I'd been loath to do this for a long time. Why? Because I was the slacker. I've been with Bank of America for more than fifteen years. All my bills are paid with a few clicks. It was too much hassle, I always said. I'd have to spend time setting up the bill pay at a new bank. We'd have to change our direct deposits. We'd have to change every auto-payment we have online. Moan, groan, grumble, moan.
Then I realized this: credit unions are locally owned, non-profit co-ops.
It was as if the light bulb blinked on. Who do I want to support with my really hard-earned dollars? Wall Street? Or my local non-profit? It'll be a couple of hours of hassle. Big deal. And it will actually affect the outcome of all of this. (There's a good article here on a credit-union convert.)
(I have to admit, there's a small part of me that's concerned that I'll lose readers because I'm posting this. Not YOU, darling. Of course not you. But what about the people who have just read one of my books? The ones who pop by to see what I'm all about? And they find this? Clicking the Publish button is something that is difficult for me. It's a fear I have trouble letting go of. And I suppose it just comes down to this: I'm letting go of it. Right now. It's okay if the 1% don't like me. This is more important.)
The Best Article I've Read So Far
If you read one thing, read this. This is why the author Lili Loofbourow didn't buy into all of this uproar at first but eventually she "Got Off My Computer and Onto The Street At Occupy Oakland." She says (God, I could have written every one of these bullet points):
• I do not believe the police are evil.
• I do not believe in utopian societies.
• I distrust extremists of whatever stripe.

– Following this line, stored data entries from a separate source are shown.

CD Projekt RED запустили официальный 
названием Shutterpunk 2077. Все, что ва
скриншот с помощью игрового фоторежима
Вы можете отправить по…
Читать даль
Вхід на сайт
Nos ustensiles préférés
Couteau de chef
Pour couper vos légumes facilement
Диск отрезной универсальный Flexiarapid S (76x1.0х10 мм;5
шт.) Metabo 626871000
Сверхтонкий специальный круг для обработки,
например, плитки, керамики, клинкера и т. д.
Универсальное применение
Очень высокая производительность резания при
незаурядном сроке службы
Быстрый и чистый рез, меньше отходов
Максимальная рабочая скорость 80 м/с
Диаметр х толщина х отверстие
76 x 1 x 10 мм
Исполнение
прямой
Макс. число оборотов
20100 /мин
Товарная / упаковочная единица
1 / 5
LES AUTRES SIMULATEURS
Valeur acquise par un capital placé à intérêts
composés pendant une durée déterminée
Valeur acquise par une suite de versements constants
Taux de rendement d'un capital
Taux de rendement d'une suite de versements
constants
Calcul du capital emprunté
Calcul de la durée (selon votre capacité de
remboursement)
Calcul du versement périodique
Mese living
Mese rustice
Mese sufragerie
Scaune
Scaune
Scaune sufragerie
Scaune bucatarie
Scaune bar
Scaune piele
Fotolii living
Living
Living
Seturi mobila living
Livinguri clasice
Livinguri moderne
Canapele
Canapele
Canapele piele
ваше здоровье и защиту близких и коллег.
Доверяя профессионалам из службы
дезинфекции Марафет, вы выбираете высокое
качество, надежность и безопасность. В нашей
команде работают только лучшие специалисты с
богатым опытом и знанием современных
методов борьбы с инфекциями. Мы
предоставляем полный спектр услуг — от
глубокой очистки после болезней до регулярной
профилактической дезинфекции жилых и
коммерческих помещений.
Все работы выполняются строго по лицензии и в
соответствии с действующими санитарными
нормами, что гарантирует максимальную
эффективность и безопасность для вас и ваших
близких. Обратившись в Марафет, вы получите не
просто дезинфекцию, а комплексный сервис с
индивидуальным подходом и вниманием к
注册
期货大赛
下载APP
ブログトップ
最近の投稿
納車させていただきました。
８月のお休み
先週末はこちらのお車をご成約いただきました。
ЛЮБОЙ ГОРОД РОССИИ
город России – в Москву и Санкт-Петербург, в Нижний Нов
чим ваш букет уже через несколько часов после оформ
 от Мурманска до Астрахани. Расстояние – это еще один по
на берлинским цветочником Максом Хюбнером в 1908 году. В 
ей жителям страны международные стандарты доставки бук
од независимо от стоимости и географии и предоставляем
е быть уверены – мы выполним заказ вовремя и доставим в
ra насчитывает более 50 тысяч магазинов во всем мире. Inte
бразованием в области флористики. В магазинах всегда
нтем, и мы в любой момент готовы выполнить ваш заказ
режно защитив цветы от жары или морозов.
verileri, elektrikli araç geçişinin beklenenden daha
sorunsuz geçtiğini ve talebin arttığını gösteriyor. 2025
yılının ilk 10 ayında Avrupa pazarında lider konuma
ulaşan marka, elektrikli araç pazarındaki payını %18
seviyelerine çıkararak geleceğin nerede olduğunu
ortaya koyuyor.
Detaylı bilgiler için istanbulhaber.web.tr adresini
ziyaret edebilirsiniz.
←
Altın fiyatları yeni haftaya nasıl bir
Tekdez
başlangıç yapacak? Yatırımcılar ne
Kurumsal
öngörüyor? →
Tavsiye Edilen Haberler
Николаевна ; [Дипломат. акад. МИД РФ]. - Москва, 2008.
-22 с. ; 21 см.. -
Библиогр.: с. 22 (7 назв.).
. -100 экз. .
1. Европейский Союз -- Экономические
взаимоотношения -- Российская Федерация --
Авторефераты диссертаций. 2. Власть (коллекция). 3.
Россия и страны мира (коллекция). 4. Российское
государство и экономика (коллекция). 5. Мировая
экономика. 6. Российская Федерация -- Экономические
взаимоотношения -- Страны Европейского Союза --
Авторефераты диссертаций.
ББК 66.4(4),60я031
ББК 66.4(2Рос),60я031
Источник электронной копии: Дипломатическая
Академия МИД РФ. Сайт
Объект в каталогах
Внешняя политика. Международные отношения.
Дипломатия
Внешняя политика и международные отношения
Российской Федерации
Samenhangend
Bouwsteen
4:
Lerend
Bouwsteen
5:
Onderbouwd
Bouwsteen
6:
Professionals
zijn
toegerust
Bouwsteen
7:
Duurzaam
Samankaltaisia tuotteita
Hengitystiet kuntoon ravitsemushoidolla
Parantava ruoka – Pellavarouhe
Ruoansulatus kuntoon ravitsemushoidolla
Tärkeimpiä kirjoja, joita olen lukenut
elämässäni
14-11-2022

• I believe inflammatory rhetoric shuts down rational thought.
• I was (and remain) afraid of nighttime Oakland—the desperate Oakland that Occupy Oakland insisted on caring for and actually living with.
• I am lazy, prone to migraines, and unwilling to be cold, wet, uncomfortable and in constant danger of arrest.
In short, I'm a moderate: small, fearful, skeptical, selfish, with privilege aplenty…I have an iPhone, for heaven's sake. I am, moreover, a liberal with a lifelong habit of opting out of the political conversation—and out of most kinds of activism—because I find its language dishonest, combative and unjust.
But she changed her mind. The rest of her article, and what she found, is here. It's beautiful.
Follow the Occupy movement on Twitter by using the hashtag #ows for Occupy Wall Street or #occupyoakland for OccupyOakland. It moves fast; it's the best place to keep up.
Do not confuse the complexity of the issue with chaos.
(PS – Any kneejerk or rude comments will be deleted (and I'll make an extra donation to Occupy Wall Street in your honor). My blog, my rules. All kind, polite opinions of any variety, however, are welcomed and appreciated!)